Input:
- Opening Delimiter -
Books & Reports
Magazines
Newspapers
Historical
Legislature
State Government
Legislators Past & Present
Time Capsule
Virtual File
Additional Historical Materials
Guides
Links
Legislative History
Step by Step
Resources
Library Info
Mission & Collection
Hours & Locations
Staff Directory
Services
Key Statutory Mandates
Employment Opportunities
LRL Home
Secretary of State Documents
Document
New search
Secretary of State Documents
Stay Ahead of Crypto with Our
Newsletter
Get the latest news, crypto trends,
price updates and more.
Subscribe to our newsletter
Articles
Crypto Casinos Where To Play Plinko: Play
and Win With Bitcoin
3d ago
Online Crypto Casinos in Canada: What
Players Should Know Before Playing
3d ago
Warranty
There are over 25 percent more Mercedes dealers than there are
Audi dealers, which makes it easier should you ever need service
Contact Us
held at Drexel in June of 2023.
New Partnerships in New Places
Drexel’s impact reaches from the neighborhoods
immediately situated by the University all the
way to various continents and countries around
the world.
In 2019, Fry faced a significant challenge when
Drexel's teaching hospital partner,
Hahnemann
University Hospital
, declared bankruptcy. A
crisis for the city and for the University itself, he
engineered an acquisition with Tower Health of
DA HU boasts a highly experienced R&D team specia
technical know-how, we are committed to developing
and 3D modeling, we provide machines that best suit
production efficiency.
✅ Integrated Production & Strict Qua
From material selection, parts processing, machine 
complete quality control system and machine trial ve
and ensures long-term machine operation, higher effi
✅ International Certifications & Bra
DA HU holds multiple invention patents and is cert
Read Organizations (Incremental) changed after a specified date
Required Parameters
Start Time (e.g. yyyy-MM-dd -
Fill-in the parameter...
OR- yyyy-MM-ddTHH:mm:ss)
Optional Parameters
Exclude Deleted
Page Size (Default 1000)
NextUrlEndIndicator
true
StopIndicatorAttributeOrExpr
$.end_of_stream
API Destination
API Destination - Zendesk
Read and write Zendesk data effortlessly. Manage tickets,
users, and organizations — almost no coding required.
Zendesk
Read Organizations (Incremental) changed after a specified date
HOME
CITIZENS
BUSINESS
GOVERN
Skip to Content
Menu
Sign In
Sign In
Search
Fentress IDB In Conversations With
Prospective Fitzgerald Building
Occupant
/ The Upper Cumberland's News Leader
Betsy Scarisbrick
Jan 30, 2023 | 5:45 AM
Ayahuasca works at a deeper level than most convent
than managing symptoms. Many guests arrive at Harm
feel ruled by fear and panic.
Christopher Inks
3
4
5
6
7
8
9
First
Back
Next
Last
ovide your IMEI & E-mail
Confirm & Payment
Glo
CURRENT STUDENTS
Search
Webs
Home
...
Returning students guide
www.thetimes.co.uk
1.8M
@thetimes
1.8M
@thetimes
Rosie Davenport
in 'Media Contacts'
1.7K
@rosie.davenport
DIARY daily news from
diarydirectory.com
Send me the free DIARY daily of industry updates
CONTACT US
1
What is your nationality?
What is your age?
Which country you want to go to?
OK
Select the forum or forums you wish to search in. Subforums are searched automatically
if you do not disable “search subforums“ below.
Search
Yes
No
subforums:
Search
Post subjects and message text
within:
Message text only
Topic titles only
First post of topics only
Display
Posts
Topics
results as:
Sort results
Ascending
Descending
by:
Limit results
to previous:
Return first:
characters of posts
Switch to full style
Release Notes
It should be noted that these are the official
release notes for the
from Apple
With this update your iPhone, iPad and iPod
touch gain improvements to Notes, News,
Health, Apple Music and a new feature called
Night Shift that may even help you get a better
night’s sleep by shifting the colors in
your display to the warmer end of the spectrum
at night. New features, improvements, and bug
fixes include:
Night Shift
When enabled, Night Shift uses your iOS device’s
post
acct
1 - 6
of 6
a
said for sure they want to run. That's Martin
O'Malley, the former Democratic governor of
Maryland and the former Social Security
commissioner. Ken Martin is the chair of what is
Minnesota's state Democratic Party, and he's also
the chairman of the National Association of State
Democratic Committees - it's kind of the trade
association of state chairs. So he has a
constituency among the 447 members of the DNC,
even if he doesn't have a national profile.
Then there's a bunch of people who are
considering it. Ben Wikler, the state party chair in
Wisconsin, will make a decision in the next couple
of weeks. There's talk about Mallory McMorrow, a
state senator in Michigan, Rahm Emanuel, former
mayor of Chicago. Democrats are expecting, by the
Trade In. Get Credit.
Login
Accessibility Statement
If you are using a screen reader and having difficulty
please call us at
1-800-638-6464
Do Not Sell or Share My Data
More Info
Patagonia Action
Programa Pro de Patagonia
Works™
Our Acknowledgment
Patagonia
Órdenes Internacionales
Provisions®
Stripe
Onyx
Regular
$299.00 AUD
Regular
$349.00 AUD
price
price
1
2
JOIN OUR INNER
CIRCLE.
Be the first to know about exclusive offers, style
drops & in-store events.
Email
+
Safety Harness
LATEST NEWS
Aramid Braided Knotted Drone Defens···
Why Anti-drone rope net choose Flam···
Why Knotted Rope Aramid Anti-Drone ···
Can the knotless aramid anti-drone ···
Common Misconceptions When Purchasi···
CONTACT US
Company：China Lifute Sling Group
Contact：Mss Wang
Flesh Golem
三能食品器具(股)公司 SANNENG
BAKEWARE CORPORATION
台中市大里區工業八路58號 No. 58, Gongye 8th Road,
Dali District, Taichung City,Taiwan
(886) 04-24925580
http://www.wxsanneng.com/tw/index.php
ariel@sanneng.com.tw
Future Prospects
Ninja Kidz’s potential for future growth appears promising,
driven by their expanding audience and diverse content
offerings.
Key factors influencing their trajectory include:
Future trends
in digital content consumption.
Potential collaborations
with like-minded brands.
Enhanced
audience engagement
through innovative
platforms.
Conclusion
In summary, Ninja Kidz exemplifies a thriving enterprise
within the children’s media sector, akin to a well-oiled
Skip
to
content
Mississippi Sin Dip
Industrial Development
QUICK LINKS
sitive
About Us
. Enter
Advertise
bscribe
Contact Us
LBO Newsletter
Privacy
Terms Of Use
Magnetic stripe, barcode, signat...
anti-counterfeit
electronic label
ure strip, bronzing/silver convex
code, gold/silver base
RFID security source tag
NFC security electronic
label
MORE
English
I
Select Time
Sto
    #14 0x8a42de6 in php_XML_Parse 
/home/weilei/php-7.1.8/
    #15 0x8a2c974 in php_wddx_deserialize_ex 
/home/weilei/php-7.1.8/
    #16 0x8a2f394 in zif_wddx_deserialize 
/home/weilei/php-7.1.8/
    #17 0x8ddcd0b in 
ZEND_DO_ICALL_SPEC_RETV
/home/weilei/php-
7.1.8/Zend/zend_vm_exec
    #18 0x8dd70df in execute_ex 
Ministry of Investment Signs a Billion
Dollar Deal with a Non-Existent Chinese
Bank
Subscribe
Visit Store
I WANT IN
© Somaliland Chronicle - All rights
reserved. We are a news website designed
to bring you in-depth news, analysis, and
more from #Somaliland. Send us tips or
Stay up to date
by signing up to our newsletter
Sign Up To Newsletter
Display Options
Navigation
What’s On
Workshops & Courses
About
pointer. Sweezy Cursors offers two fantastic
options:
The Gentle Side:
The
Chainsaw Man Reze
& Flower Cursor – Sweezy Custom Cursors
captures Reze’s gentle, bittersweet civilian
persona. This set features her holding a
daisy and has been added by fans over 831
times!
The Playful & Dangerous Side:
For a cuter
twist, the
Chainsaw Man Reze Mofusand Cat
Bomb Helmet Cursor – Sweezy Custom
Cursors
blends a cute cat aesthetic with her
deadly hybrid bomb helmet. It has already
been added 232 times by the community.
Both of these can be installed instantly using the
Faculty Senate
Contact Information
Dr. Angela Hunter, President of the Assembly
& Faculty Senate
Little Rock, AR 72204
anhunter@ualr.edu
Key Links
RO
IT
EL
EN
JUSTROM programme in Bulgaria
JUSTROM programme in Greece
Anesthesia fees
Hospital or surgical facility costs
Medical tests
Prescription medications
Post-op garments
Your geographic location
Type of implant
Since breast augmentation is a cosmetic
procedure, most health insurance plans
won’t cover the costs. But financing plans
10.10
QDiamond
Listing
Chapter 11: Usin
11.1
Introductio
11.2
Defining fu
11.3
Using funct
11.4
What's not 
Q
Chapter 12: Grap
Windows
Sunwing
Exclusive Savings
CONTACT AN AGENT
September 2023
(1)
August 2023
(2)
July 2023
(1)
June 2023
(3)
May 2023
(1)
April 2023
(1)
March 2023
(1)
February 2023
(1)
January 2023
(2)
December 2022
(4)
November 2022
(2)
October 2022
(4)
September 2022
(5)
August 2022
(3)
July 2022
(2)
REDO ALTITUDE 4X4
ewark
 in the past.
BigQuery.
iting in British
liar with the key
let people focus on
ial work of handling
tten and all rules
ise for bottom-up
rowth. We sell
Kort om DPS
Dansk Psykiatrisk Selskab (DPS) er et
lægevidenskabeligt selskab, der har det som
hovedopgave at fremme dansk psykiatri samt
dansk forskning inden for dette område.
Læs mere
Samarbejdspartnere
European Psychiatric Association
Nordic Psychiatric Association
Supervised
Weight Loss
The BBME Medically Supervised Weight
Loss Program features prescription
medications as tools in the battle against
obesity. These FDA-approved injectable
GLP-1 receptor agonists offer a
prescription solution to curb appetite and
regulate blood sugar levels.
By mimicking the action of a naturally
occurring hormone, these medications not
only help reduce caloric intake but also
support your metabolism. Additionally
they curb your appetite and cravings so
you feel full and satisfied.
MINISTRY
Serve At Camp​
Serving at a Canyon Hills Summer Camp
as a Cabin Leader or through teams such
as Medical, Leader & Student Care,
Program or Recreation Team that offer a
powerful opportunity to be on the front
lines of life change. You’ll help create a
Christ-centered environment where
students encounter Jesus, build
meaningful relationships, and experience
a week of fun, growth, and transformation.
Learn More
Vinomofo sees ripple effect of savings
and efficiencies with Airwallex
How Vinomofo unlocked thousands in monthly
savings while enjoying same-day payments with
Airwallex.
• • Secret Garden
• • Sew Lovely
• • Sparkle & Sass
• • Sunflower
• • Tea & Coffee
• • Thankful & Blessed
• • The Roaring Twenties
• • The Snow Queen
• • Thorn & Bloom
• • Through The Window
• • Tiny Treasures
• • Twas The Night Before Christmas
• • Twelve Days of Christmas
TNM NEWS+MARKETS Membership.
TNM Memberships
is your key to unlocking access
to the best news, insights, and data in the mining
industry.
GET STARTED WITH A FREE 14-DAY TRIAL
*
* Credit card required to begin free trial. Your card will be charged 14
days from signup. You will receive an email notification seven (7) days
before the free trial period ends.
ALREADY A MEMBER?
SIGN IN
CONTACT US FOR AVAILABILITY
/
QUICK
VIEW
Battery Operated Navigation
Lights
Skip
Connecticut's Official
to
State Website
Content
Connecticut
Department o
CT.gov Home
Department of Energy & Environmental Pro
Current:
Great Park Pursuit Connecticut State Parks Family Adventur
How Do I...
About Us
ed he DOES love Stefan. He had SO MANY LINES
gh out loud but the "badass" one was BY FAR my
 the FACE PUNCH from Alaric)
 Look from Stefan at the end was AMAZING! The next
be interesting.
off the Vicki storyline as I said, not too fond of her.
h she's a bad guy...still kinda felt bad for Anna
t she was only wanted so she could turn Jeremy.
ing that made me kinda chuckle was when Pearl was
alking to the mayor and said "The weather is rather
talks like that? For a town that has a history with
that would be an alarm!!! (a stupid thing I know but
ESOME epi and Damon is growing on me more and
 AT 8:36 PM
- Closing Delimiter -
What is needed: All that is needed is the exact run of lines above from the line containing "Terms Of Use" through the line containing "JUSTROM programme in Greece", both of them included.

Exercise output:
Terms Of Use
Magnetic stripe, barcode, signat...
anti-counterfeit
electronic label
ure strip, bronzing/silver convex
code, gold/silver base
RFID security source tag
NFC security electronic
label
MORE
English
I
Select Time
Sto
    #14 0x8a42de6 in php_XML_Parse 
/home/weilei/php-7.1.8/
    #15 0x8a2c974 in php_wddx_deserialize_ex 
/home/weilei/php-7.1.8/
    #16 0x8a2f394 in zif_wddx_deserialize 
/home/weilei/php-7.1.8/
    #17 0x8ddcd0b in 
ZEND_DO_ICALL_SPEC_RETV
/home/weilei/php-
7.1.8/Zend/zend_vm_exec
    #18 0x8dd70df in execute_ex 
Ministry of Investment Signs a Billion
Dollar Deal with a Non-Existent Chinese
Bank
Subscribe
Visit Store
I WANT IN
© Somaliland Chronicle - All rights
reserved. We are a news website designed
to bring you in-depth news, analysis, and
more from #Somaliland. Send us tips or
Stay up to date
by signing up to our newsletter
Sign Up To Newsletter
Display Options
Navigation
What’s On
Workshops & Courses
About
pointer. Sweezy Cursors offers two fantastic
options:
The Gentle Side:
The
Chainsaw Man Reze
& Flower Cursor – Sweezy Custom Cursors
captures Reze’s gentle, bittersweet civilian
persona. This set features her holding a
daisy and has been added by fans over 831
times!
The Playful & Dangerous Side:
For a cuter
twist, the
Chainsaw Man Reze Mofusand Cat
Bomb Helmet Cursor – Sweezy Custom
Cursors
blends a cute cat aesthetic with her
deadly hybrid bomb helmet. It has already
been added 232 times by the community.
Both of these can be installed instantly using the
Faculty Senate
Contact Information
Dr. Angela Hunter, President of the Assembly
& Faculty Senate
Little Rock, AR 72204
anhunter@ualr.edu
Key Links
RO
IT
EL
EN
JUSTROM programme in Bulgaria
JUSTROM programme in Greece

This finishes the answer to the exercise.